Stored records
▼
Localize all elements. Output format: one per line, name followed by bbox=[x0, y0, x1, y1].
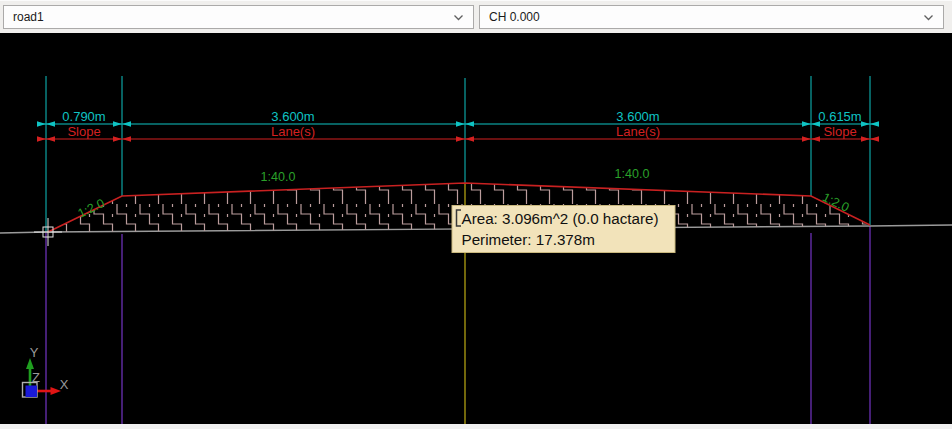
z-axis-label: Z bbox=[32, 370, 40, 385]
x-axis-label: X bbox=[60, 377, 69, 392]
drawing-canvas[interactable]: 0.790m 3.600m 3.600m 0.615m Slope Lane(s… bbox=[0, 33, 952, 424]
chevron-down-icon[interactable] bbox=[923, 14, 934, 21]
cross-section-view[interactable]: 0.790m 3.600m 3.600m 0.615m Slope Lane(s… bbox=[0, 33, 952, 424]
dim-label-lane-left: Lane(s) bbox=[271, 124, 315, 139]
guide-lines-purple bbox=[46, 226, 870, 424]
x-axis-arrow bbox=[36, 387, 61, 395]
y-axis-label: Y bbox=[30, 345, 39, 360]
chainage-dropdown[interactable]: CH 0.000 bbox=[479, 5, 944, 29]
dim-value-lane-left: 3.600m bbox=[271, 109, 314, 124]
chevron-down-icon[interactable] bbox=[453, 14, 464, 21]
chainage-dropdown-value: CH 0.000 bbox=[489, 10, 540, 24]
slope-label-right-lane: 1:40.0 bbox=[615, 167, 650, 181]
road-dropdown[interactable]: road1 bbox=[3, 5, 474, 29]
dim-label-slope-left: Slope bbox=[67, 124, 100, 139]
crosshair-cursor bbox=[34, 218, 62, 246]
road-dropdown-value: road1 bbox=[13, 10, 44, 24]
dim-label-lane-right: Lane(s) bbox=[616, 124, 660, 139]
dim-value-slope-left: 0.790m bbox=[62, 109, 105, 124]
tooltip-perimeter-text: Perimeter: 17.378m bbox=[462, 231, 595, 248]
dim-value-slope-right: 0.615m bbox=[818, 109, 861, 124]
measurement-tooltip: Area: 3.096m^2 (0.0 hactare) Perimeter: … bbox=[452, 206, 675, 253]
dim-value-lane-right: 3.600m bbox=[616, 109, 659, 124]
dim-label-slope-right: Slope bbox=[823, 124, 856, 139]
tooltip-area-text: Area: 3.096m^2 (0.0 hactare) bbox=[462, 210, 659, 227]
slope-label-left-lane: 1:40.0 bbox=[261, 170, 296, 184]
toolbar: road1 CH 0.000 bbox=[0, 0, 952, 33]
window-bottom-edge bbox=[0, 424, 952, 429]
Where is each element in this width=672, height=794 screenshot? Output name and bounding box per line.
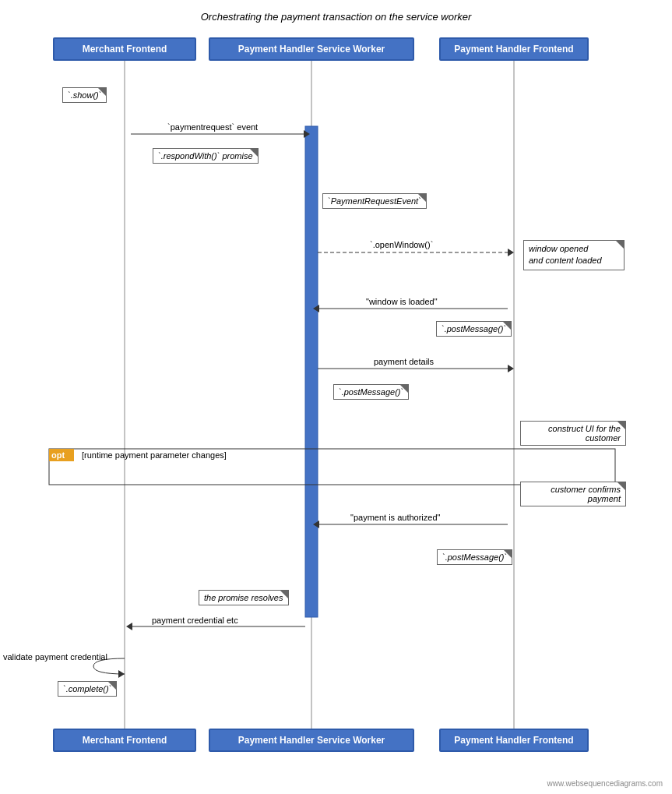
note-construct-ui: construct UI for the customer — [520, 421, 626, 446]
lifeline-footer-sw: Payment Handler Service Worker — [209, 729, 414, 752]
note-customer-confirms: customer confirms payment — [520, 482, 626, 506]
svg-marker-11 — [508, 365, 514, 372]
arrow-label-openwindow: `.openWindow()` — [370, 240, 433, 249]
arrow-label-credential: payment credential etc — [152, 616, 238, 625]
lifeline-footer-phf: Payment Handler Frontend — [439, 729, 589, 752]
note-postmessage-1: `.postMessage()` — [436, 321, 512, 337]
svg-marker-9 — [313, 305, 319, 312]
arrow-label-payment-details: payment details — [374, 357, 434, 366]
lifeline-footer-merchant: Merchant Frontend — [53, 729, 196, 752]
svg-rect-13 — [49, 449, 74, 461]
svg-marker-5 — [304, 130, 310, 138]
diagram-title: Orchestrating the payment transaction on… — [0, 0, 672, 30]
arrow-label-paymentrequest: `paymentrequest` event — [167, 122, 258, 132]
note-postmessage-2: `.postMessage()` — [333, 384, 409, 400]
note-promise-resolves: the promise resolves — [199, 590, 289, 605]
arrow-label-payment-authorized: "payment is authorized" — [350, 513, 440, 522]
svg-marker-7 — [508, 249, 514, 256]
text-validate-credential: validate payment credential — [3, 652, 107, 662]
note-show: `.show()` — [62, 87, 107, 103]
note-window-opened: window openedand content loaded — [523, 240, 625, 270]
svg-text:opt: opt — [51, 450, 65, 460]
svg-marker-20 — [118, 670, 125, 678]
svg-marker-19 — [126, 623, 132, 630]
svg-rect-3 — [305, 126, 318, 617]
arrow-label-window-loaded: "window is loaded" — [366, 297, 438, 306]
note-complete: `.complete()` — [58, 681, 117, 697]
lifeline-header-merchant: Merchant Frontend — [53, 37, 196, 61]
note-postmessage-3: `.postMessage()` — [437, 549, 512, 565]
svg-rect-12 — [49, 449, 615, 485]
svg-marker-17 — [313, 521, 319, 528]
note-respondwith: `.respondWith()` promise — [153, 148, 259, 164]
svg-text:[runtime payment parameter cha: [runtime payment parameter changes] — [82, 450, 227, 460]
note-paymentrequestevent: `PaymentRequestEvent` — [322, 193, 427, 209]
watermark: www.websequencediagrams.com — [547, 779, 663, 788]
lifeline-header-sw: Payment Handler Service Worker — [209, 37, 414, 61]
lifeline-header-phf: Payment Handler Frontend — [439, 37, 589, 61]
diagram-container: Orchestrating the payment transaction on… — [0, 0, 672, 794]
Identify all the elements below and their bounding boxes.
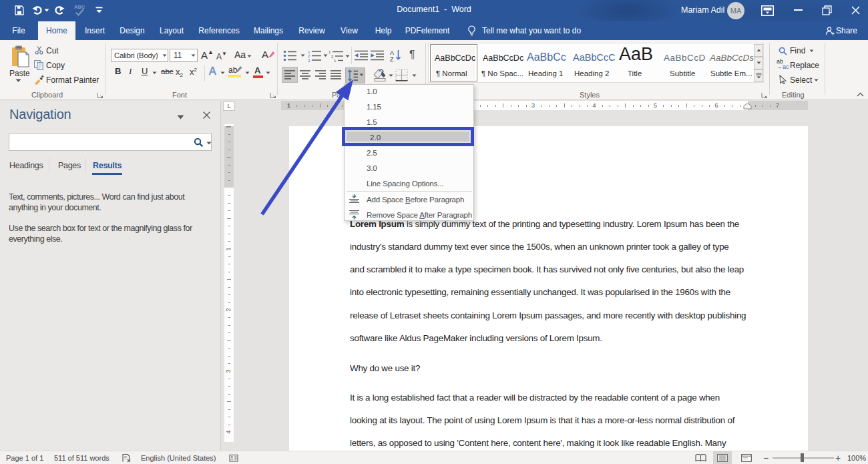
svg-text:2: 2	[308, 54, 310, 58]
svg-text:A: A	[390, 49, 394, 56]
svg-text:1: 1	[334, 59, 337, 62]
svg-text:1: 1	[308, 50, 310, 54]
svg-text:3: 3	[308, 59, 310, 63]
svg-text:1: 1	[329, 50, 331, 54]
svg-text:2: 2	[331, 55, 334, 59]
svg-text:Z: Z	[390, 56, 394, 63]
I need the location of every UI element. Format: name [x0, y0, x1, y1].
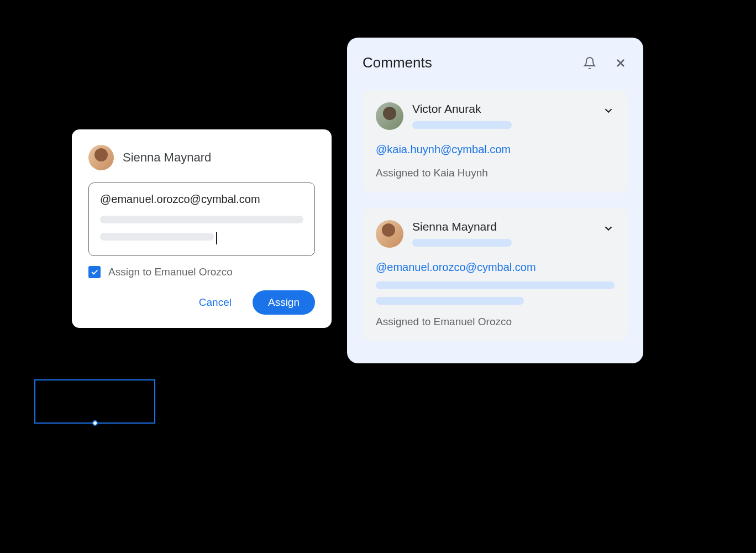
assigned-to-text: Assigned to Emanuel Orozco	[376, 316, 615, 328]
mention-text: @emanuel.orozco@cymbal.com	[100, 193, 303, 206]
assigned-to-text: Assigned to Kaia Huynh	[376, 167, 615, 179]
placeholder-line	[412, 121, 512, 129]
new-comment-header: Sienna Maynard	[88, 145, 315, 170]
selection-handle[interactable]	[92, 420, 98, 426]
expand-button[interactable]	[602, 105, 615, 119]
comment-card-header: Victor Anurak	[376, 102, 615, 130]
placeholder-line	[376, 281, 615, 289]
mention-link[interactable]: @emanuel.orozco@cymbal.com	[376, 261, 615, 274]
avatar	[88, 145, 114, 170]
mention-link[interactable]: @kaia.huynh@cymbal.com	[376, 143, 615, 156]
avatar	[376, 220, 403, 248]
comment-card-header: Sienna Maynard	[376, 220, 615, 248]
assign-checkbox-label: Assign to Emanuel Orozco	[108, 266, 233, 278]
comment-author-name: Victor Anurak	[412, 102, 594, 116]
chevron-down-icon	[602, 222, 615, 234]
placeholder-line	[100, 233, 214, 241]
close-icon	[614, 56, 627, 70]
close-button[interactable]	[613, 56, 628, 70]
expand-button[interactable]	[602, 222, 615, 237]
text-cursor	[216, 232, 217, 244]
comment-card[interactable]: Victor Anurak @kaia.huynh@cymbal.com Ass…	[363, 90, 628, 192]
check-icon	[90, 268, 99, 276]
comments-panel: Comments Victor Anurak @kaia.huynh@cym	[347, 38, 643, 363]
comment-author-name: Sienna Maynard	[412, 220, 594, 233]
chevron-down-icon	[602, 105, 615, 117]
cancel-button[interactable]: Cancel	[183, 290, 247, 315]
assign-checkbox[interactable]	[88, 266, 101, 278]
placeholder-line	[376, 297, 524, 305]
cell-selection-box	[34, 379, 155, 424]
assign-checkbox-row[interactable]: Assign to Emanuel Orozco	[88, 266, 315, 278]
new-comment-dialog: Sienna Maynard @emanuel.orozco@cymbal.co…	[72, 129, 332, 328]
bell-icon	[583, 56, 596, 70]
avatar	[376, 102, 403, 130]
comment-card[interactable]: Sienna Maynard @emanuel.orozco@cymbal.co…	[363, 208, 628, 341]
comments-panel-header: Comments	[363, 54, 628, 71]
dialog-buttons: Cancel Assign	[88, 290, 315, 315]
placeholder-line	[100, 216, 303, 223]
placeholder-line	[412, 239, 512, 247]
comment-author-name: Sienna Maynard	[123, 150, 211, 165]
assign-button[interactable]: Assign	[253, 290, 315, 315]
notifications-button[interactable]	[582, 56, 597, 70]
comments-panel-title: Comments	[363, 54, 566, 71]
comment-textbox[interactable]: @emanuel.orozco@cymbal.com	[88, 182, 315, 256]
▲
ACTIVITY. Search the data above for the word "promise" and show every line that has it.

TASK RESULT.
note-promise-resolves: the promise resolves — [199, 590, 289, 605]
note-respondwith: `.respondWith()` promise — [153, 148, 259, 164]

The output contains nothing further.